→ **Instructions to follow**:
The response should contain only those lines of the entries below that include the string "Zone".

Saved entries

★ ★ ★ ★ ★

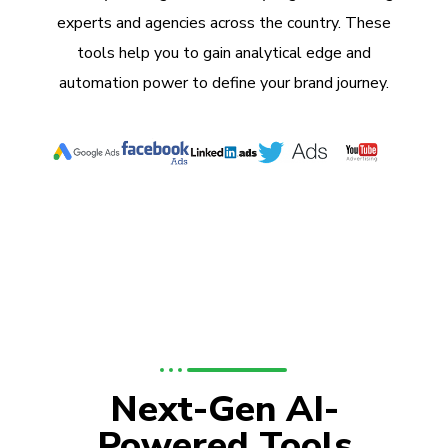
experts and agencies across the country. These
tools help you to gain analytical edge and
automation power to define your brand journey.
Next-Gen AI-
Powered Tools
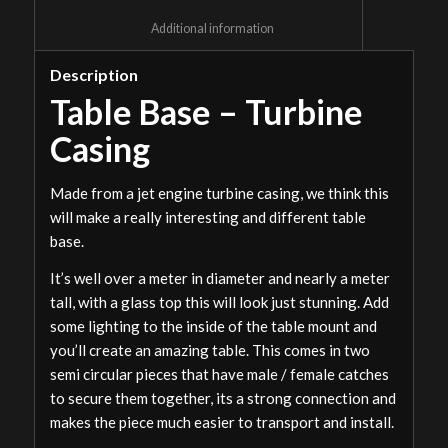
						Additional information					
Description
Table Base – Turbine
Casing
Made from a jet engine turbine casing, we think this
will make a really interesting and different table
base.
It’s well over a meter in diameter and nearly a meter
tall, with a glass top this will look just stunning. Add
some lighting to the inside of the table mount and
you’ll create an amazing table. This comes in two
semi circular pieces that have male / female catches
to secure them together, its a strong connection and
makes the piece much easier to transport and install.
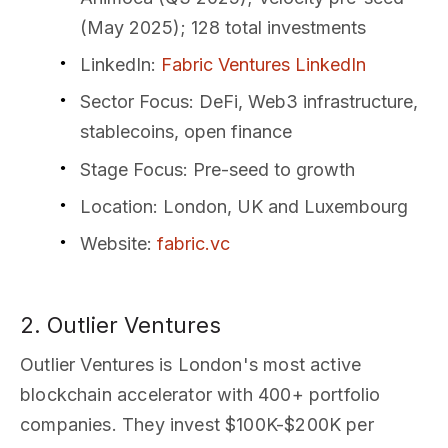
(May 2025); 128 total investments
LinkedIn
:
Fabric Ventures LinkedIn
Sector Focus
: DeFi, Web3 infrastructure,
stablecoins, open finance
Stage Focus
: Pre-seed to growth
Location
: London, UK and Luxembourg
Website
:
fabric.vc
2. Outlier Ventures
Outlier Ventures is London's most active
blockchain accelerator with 400+ portfolio
companies. They invest $100K-$200K per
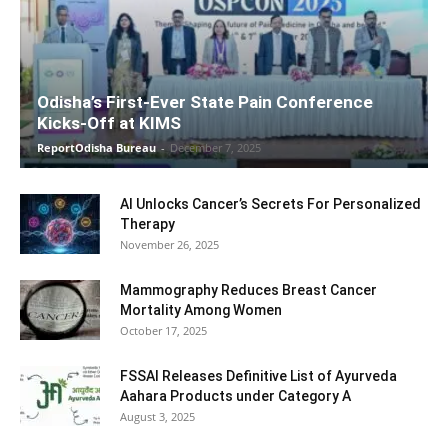
Odisha’s First-Ever State Pain Conference
Kicks-Off at KIMS
ReportOdisha Bureau
-
December 7, 2025
AI Unlocks Cancer’s Secrets For Personalized
Therapy
November 26, 2025
Mammography Reduces Breast Cancer
Mortality Among Women
October 17, 2025
FSSAI Releases Definitive List of Ayurveda
Aahara Products under Category A
August 3, 2025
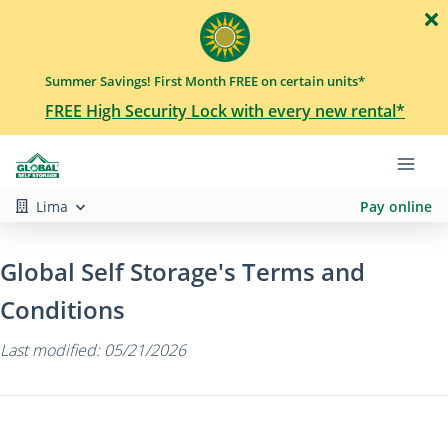
Summer Savings! First Month FREE on certain units*
FREE High Security Lock with every new rental*
Lima
Pay online
Global Self Storage's Terms and
Conditions
Last modified: 05/21/2026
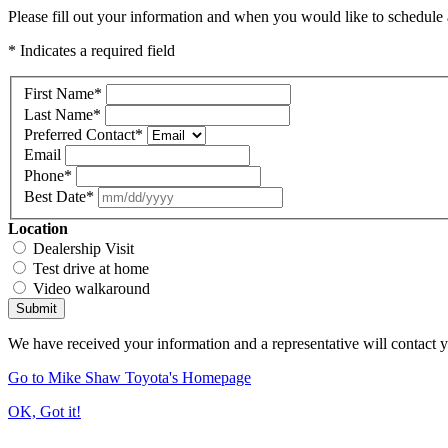
Please fill out your information and when you would like to schedule a
* Indicates a required field
First Name
*
Last Name
*
Preferred Contact
*
Email
Phone
*
Best Date
*
Location
Dealership Visit
Test drive at home
Video walkaround
Submit
We have received your information and a representative will contact 
Go to Mike Shaw Toyota's Homepage
OK, Got it!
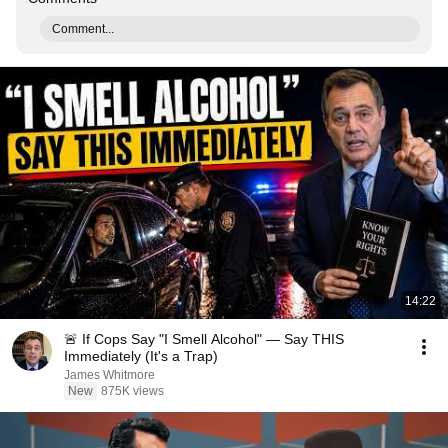
Comment...
14:22
🚨 If Cops Say "I Smell Alcohol" — Say THIS
Immediately (It's a Trap)
James Whitmore
New
875K views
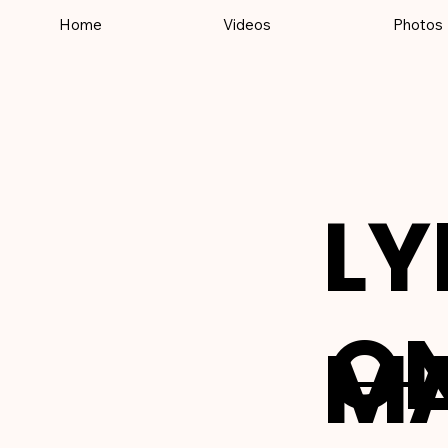
Home
Videos
Photos
LY
ON
M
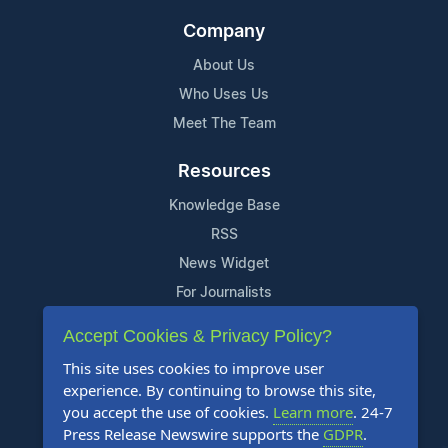
Company
About Us
Who Uses Us
Meet The Team
Resources
Knowledge Base
RSS
News Widget
For Journalists
Accept Cookies & Privacy Policy?
Support
This site uses cookies to improve user
Contact Us
experience. By continuing to browse this site,
Content Guidelines
you accept the use of cookies.
Learn more
. 24-7
Press Release Newswire supports the
GDPR
.
FAQs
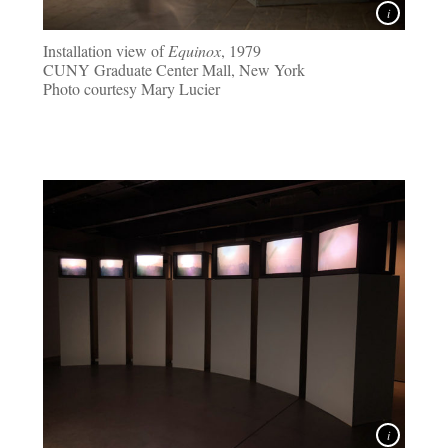
Installation view of
Equinox
, 1979
CUNY Graduate Center Mall, New York
Photo courtesy Mary Lucier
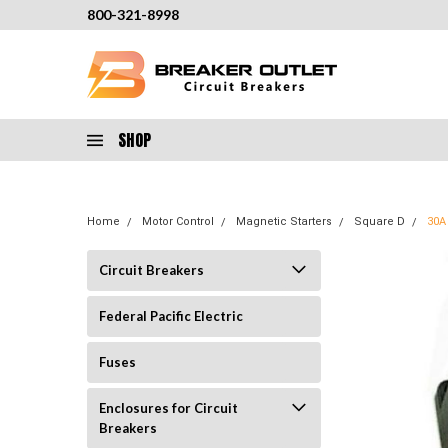
800-321-8998
SHOP
Home
Motor Control
Magnetic Starters
Square D
30A
Circuit Breakers
Federal Pacific Electric
Fuses
Enclosures for Circuit
Breakers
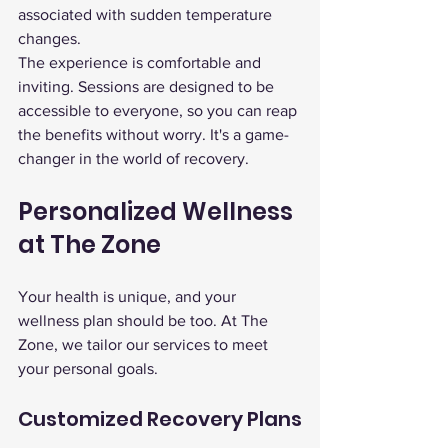
associated with sudden temperature 
changes.
The experience is comfortable and 
inviting. Sessions are designed to be 
accessible to everyone, so you can reap 
the benefits without worry. It's a game-
changer in the world of recovery.
Personalized Wellness 
at The Zone
Your health is unique, and your 
wellness plan should be too. At The 
Zone, we tailor our services to meet 
your personal goals.
Customized Recovery Plans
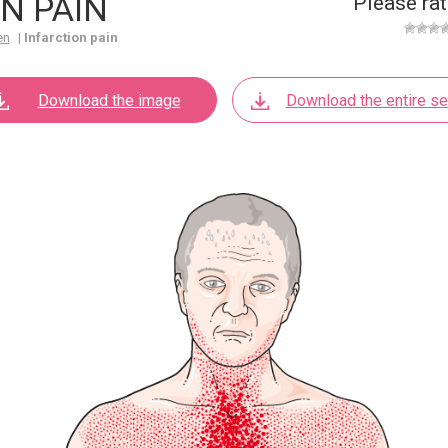
N PAIN
Please rat
en
|
Infarction pain
Download the image
Download the entire se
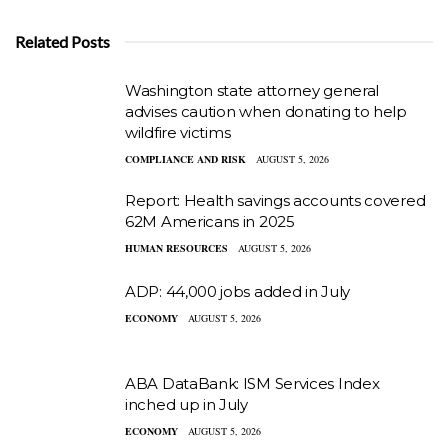
Related Posts
Washington state attorney general
advises caution when donating to help
wildfire victims
COMPLIANCE AND RISK
AUGUST 5, 2026
Report: Health savings accounts covered
62M Americans in 2025
HUMAN RESOURCES
AUGUST 5, 2026
ADP: 44,000 jobs added in July
ECONOMY
AUGUST 5, 2026
ABA DataBank: ISM Services Index
inched up in July
ECONOMY
AUGUST 5, 2026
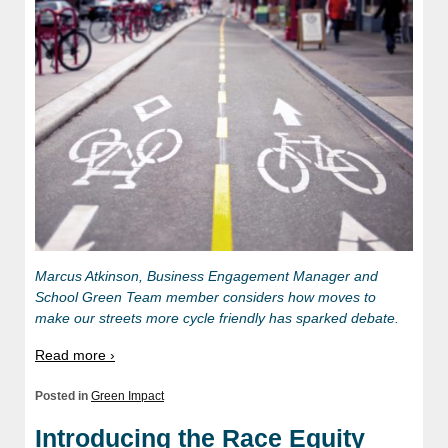
Marcus Atkinson, Business Engagement Manager and
School Green Team member considers how moves to
make our streets more cycle friendly has sparked debate.
Read more ›
Posted in
Green Impact
Introducing the Race Equity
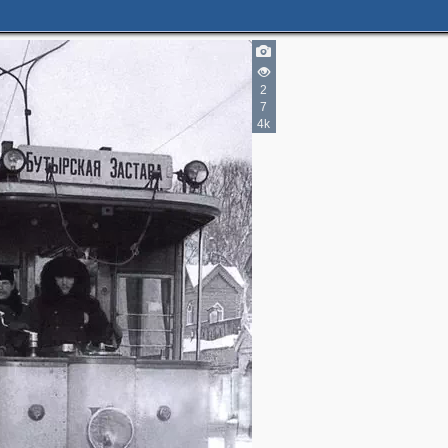
2
7
4k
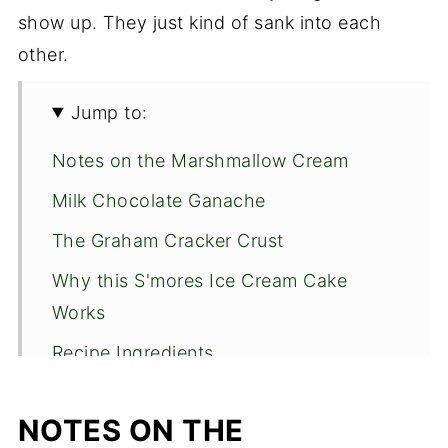
show up. They just kind of sank into each
other.
Jump to:
Notes on the Marshmallow Cream
Milk Chocolate Ganache
The Graham Cracker Crust
Why this S'mores Ice Cream Cake
Works
Recipe Ingredients
Graham Cracker Crust
NOTES ON THE
Marshmallow Cream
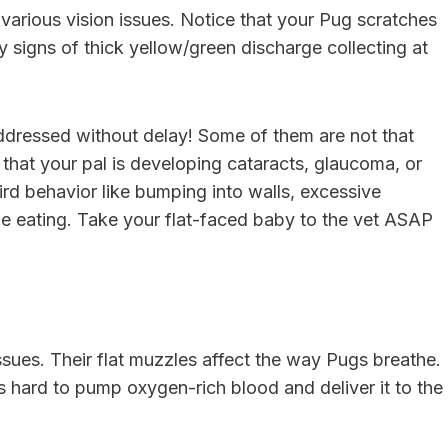
 various vision issues. Notice that your Pug scratches
 signs of thick yellow/green discharge collecting at
 addressed without delay! Some of them are not that
n that your pal is developing cataracts, glaucoma, or
rd behavior like bumping into walls, excessive
e eating. Take your flat-faced baby to the vet ASAP
issues. Their flat muzzles affect the way Pugs breathe.
s hard to pump oxygen-rich blood and deliver it to the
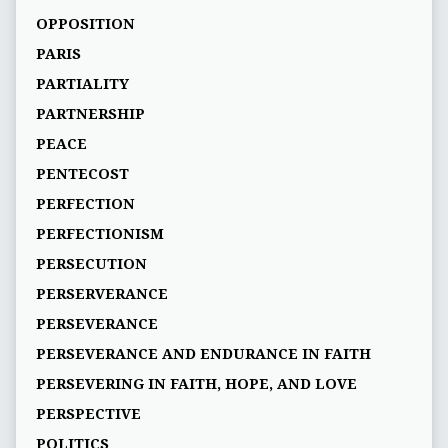
OPPOSITION
PARIS
PARTIALITY
PARTNERSHIP
PEACE
PENTECOST
PERFECTION
PERFECTIONISM
PERSECUTION
PERSERVERANCE
PERSEVERANCE
PERSEVERANCE AND ENDURANCE IN FAITH
PERSEVERING IN FAITH, HOPE, AND LOVE
PERSPECTIVE
POLITICS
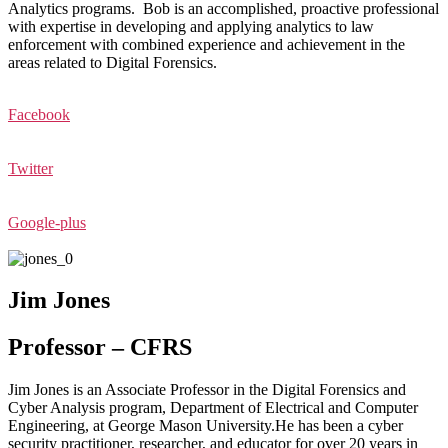
Analytics programs. Bob is an accomplished, proactive professional
with expertise in developing and applying analytics to law
enforcement with combined experience and achievement in the
areas related to Digital Forensics.
Facebook
Twitter
Google-plus
Jim Jones
Professor – CFRS
Jim Jones is an Associate Professor in the Digital Forensics and
Cyber Analysis program, Department of Electrical and Computer
Engineering, at George Mason University.He has been a cyber
security practitioner, researcher, and educator for over 20 years in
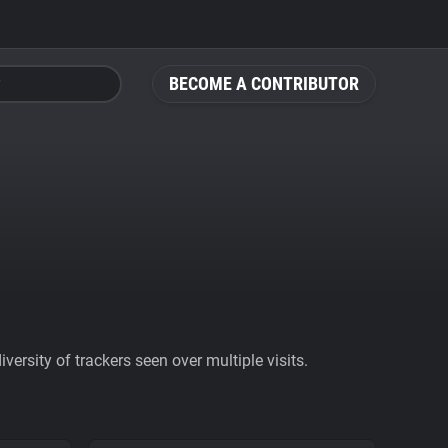
BECOME A CONTRIBUTOR
ersity of trackers seen over multiple visits.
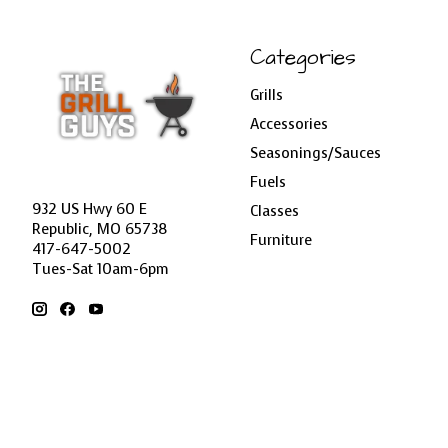
Categories
Grills
Accessories
Seasonings/Sauces
Fuels
932 US Hwy 60 E
Classes
Republic, MO 65738
Furniture
417-647-5002
Tues-Sat 10am-6pm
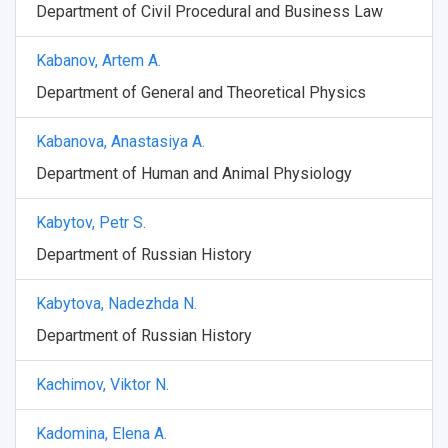
Department of Civil Procedural and Business Law
Weather
Kabanov, Artem A.
What You Should Bring Along
Department of General and Theoretical Physics
Events and Holidays
Kabanova, Anastasiya A.
Department of Human and Animal Physiology
Kabytov, Petr S.
Department of Russian History
Kabytova, Nadezhda N.
Department of Russian History
Kachimov, Viktor N.
Kadomina, Elena A.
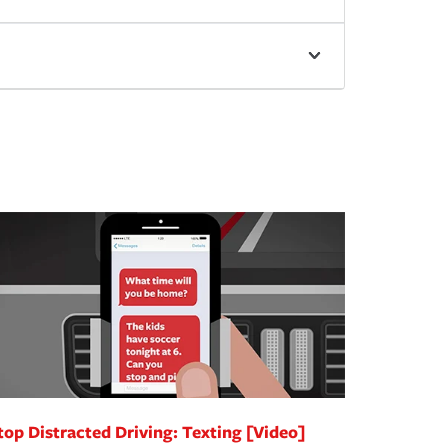
top Distracted Driving: Texting [Video]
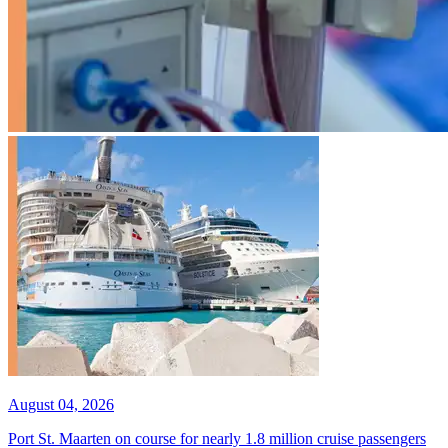
August 04, 2026
Port St. Maarten on course for nearly 1.8 million cruise passengers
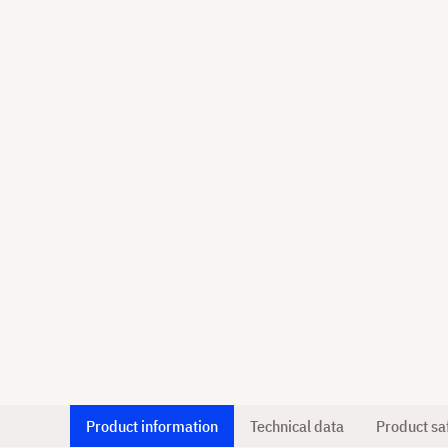
Product information
Technical data
Product sa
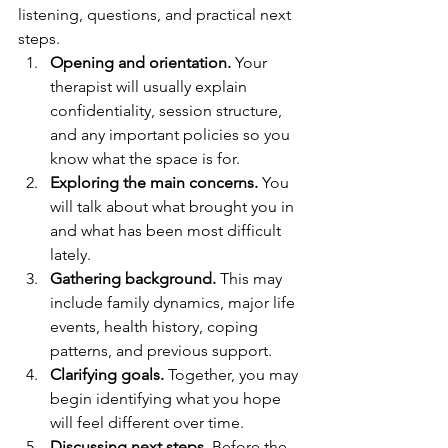
listening, questions, and practical next 
steps.
Opening and orientation.
 Your 
therapist will usually explain 
confidentiality, session structure, 
and any important policies so you 
know what the space is for.
Exploring the main concerns.
 You 
will talk about what brought you in 
and what has been most difficult 
lately.
Gathering background.
 This may 
include family dynamics, major life 
events, health history, coping 
patterns, and previous support.
Clarifying goals.
 Together, you may 
begin identifying what you hope 
will feel different over time.
Discussing next steps.
 Before the 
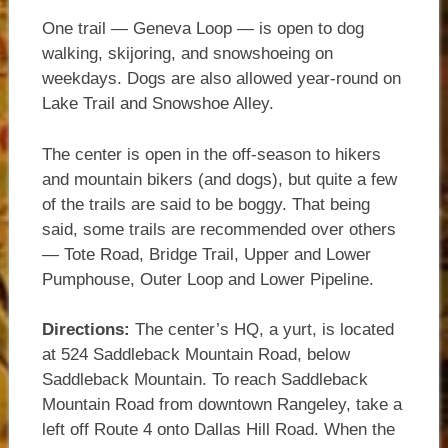
One trail — Geneva Loop — is open to dog
walking, skijoring, and snowshoeing on
weekdays. Dogs are also allowed year-round on
Lake Trail and Snowshoe Alley.
The center is open in the off-season to hikers
and mountain bikers (and dogs), but quite a few
of the trails are said to be boggy. That being
said, some trails are recommended over others
— Tote Road, Bridge Trail, Upper and Lower
Pumphouse, Outer Loop and Lower Pipeline.
Directions:
The center’s HQ, a yurt, is located
at 524 Saddleback Mountain Road, below
Saddleback Mountain. To reach Saddleback
Mountain Road from downtown Rangeley, take a
left off Route 4 onto Dallas Hill Road. When the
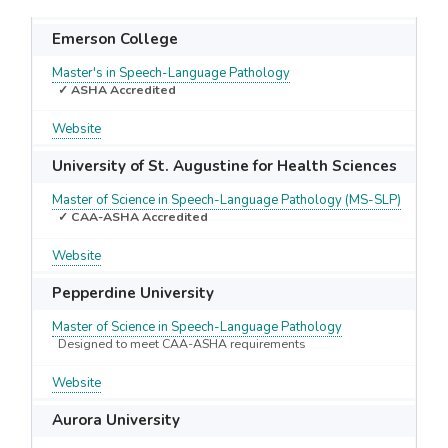
Emerson College
Master's in Speech-Language Pathology
✓ ASHA Accredited
Website
University of St. Augustine for Health Sciences
Master of Science in Speech-Language Pathology (MS-SLP)
✓ CAA-ASHA Accredited
Website
Pepperdine University
Master of Science in Speech-Language Pathology
Designed to meet CAA-ASHA requirements
Website
Aurora University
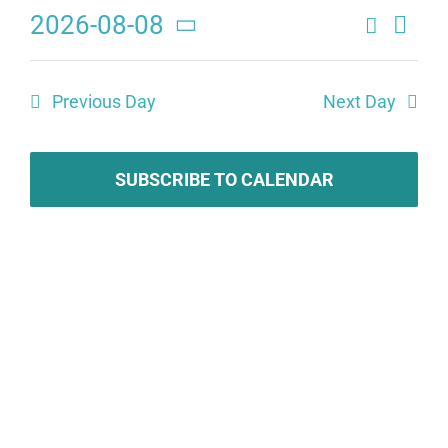
2026-08-08
Search
Eve
Events
Day
Select
Search
date.
Vie
Previous Day
Next Day
and
Navi
Views
Navigat
SUBSCRIBE TO CALENDAR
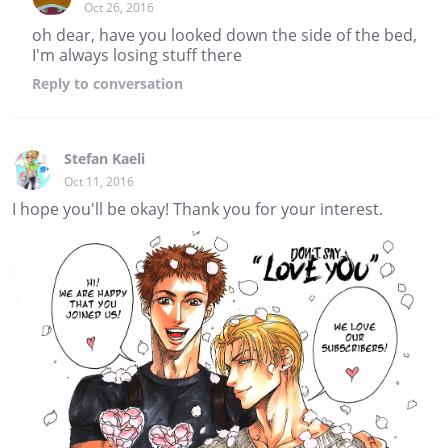
Oct 26, 2016
oh dear, have you looked down the side of the bed,
I'm always losing stuff there
Reply
to conversation
Stefan Kaeli
Oct 11, 2016
I hope you'll be okay! Thank you for your interest.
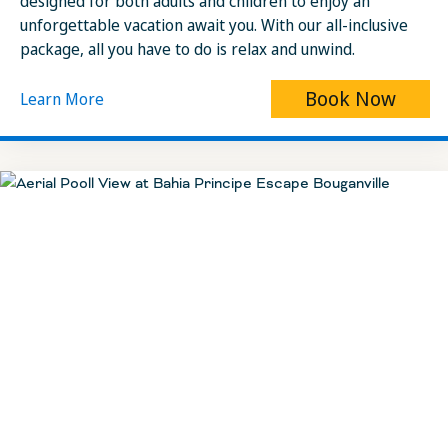
designed for both adults and children to enjoy an
unforgettable vacation await you. With our all-inclusive
package, all you have to do is relax and unwind.
Book Now
Learn More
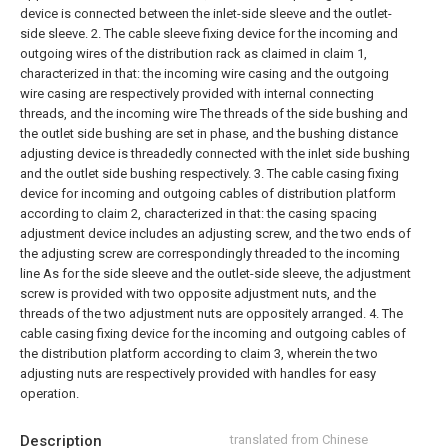
device is connected between the inlet-side sleeve and the outlet-
side sleeve.
2. The cable sleeve fixing device for the incoming and
outgoing wires of the distribution rack as claimed in claim 1,
characterized in that: the incoming wire casing and the outgoing
wire casing are respectively provided with internal connecting
threads, and the incoming wire The threads of the side bushing and
the outlet side bushing are set in phase, and the bushing distance
adjusting device is threadedly connected with the inlet side bushing
and the outlet side bushing respectively.
3. The cable casing fixing
device for incoming and outgoing cables of distribution platform
according to claim 2, characterized in that: the casing spacing
adjustment device includes an adjusting screw, and the two ends of
the adjusting screw are correspondingly threaded to the incoming
line As for the side sleeve and the outlet-side sleeve, the adjustment
screw is provided with two opposite adjustment nuts, and the
threads of the two adjustment nuts are oppositely arranged.
4. The
cable casing fixing device for the incoming and outgoing cables of
the distribution platform according to claim 3, wherein the two
adjusting nuts are respectively provided with handles for easy
operation.
Description
translated from Chinese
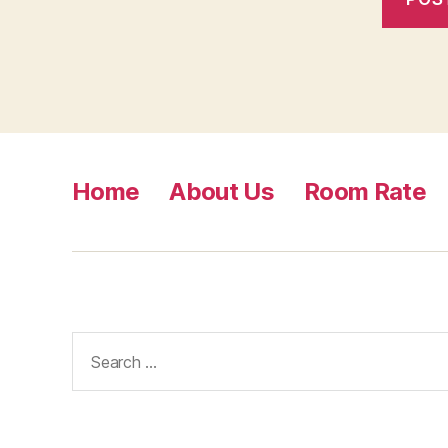
Home
About Us
Room Rate
Search
for:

★ ★ ★ ★ ★

→ **Solution to the exercise**:
at The Zone
Zone, we tailor our services to meet 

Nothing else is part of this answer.